Um exame é um acto académico formal. É razoável que se imponha, aos docentes e discentes, uma apresentação congruente com a solenidade da prova. Como nem todas as famílias, ou escolas, ensinam como se deve trajar, é desculpável a atitude da aluna em questão e compreensível a reacção do docente, que se viu obrigado a suprir uma carência institucional: são as universidades, e não os alunos, nem os professores, que devem indicar a indumentária a usar, ou a evitar, nas aulas e exames.

E o espirro?! Foi numa das primeiras aulas que dei, a alunos do primeiro ano de Direito. A páginas tantas, um dos caloiros espirrou de forma tão estrondosa que não podia deixar de ser, para além de uma evidente má-criação, uma provocação. Não hesitei e, de imediato, convidei o aluno a sair.
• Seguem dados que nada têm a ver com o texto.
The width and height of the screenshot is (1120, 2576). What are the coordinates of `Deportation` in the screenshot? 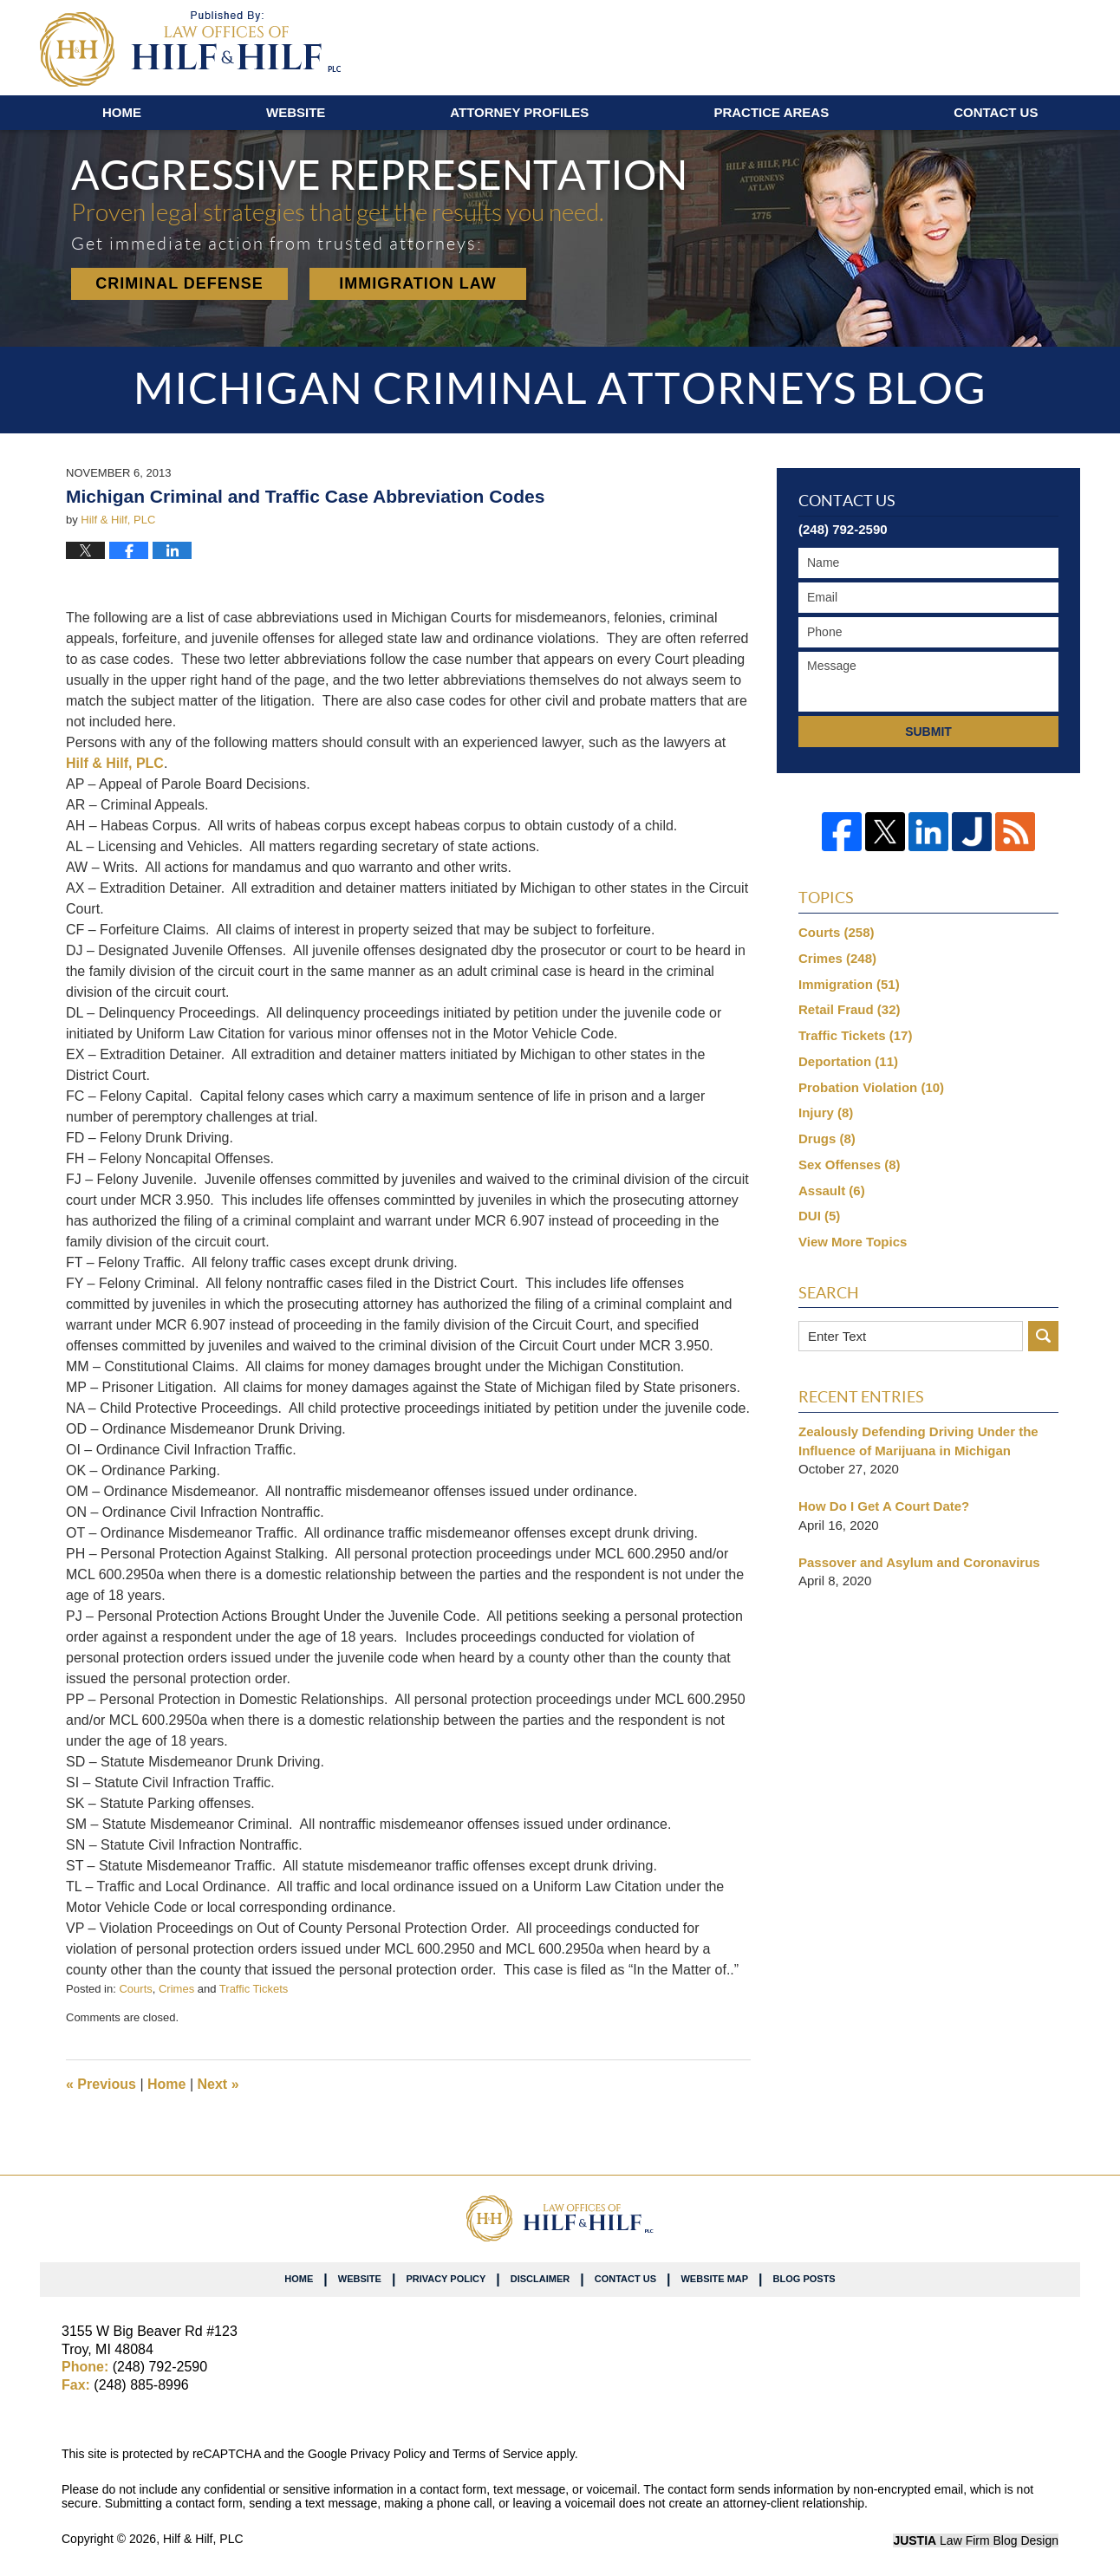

Expliquei-lhe depois, bem como aos seus colegas, que estava ali para ensinar e que estaria sempre disponível para responder às suas perguntas, mas não admitia faltas de educação, nem de consideração. Escusado será dizer que foi remédio santo: nunca mais houve ‘espirros’ e mantive sempre uma excelente relação com os alunos, também com o que pedi que saísse da sala de aula.

O Professor Paulo Pulido Adragão teve a coragem de protagonizar uma acção exemplar. Se fosse outro docente, ou um aluno a protestar pela imprópria veste de um professor, decerto ninguém se teria escandalizado. A intervenção do docente pode ter parecido, por culpa da universidade, inadequada, mas teve o mérito de recordar que um mestre não é apenas alguém que divulga conhecimentos, mas alguém que educa, ou seja, ensina os estudantes para que sejam cidadãos livres e responsáveis. Os melhores professores não são os que mais sabem, mas os que positivamente influem na formação dos seus alunos, sobretudo pelo seu exemplo de vida, pelo seu saber e espírito crítico, pela sua liberdade e honestidade intelectual, pela audácia de ir contracorrente e, sobretudo, pela caridade. Com efeito, ensinar os ignorantes e corrigir os que erram não são ofensas, mas obras de misericórdia, como também, aliás, “vestir os nus” (Catecismo da Igreja Católica, nº 2447).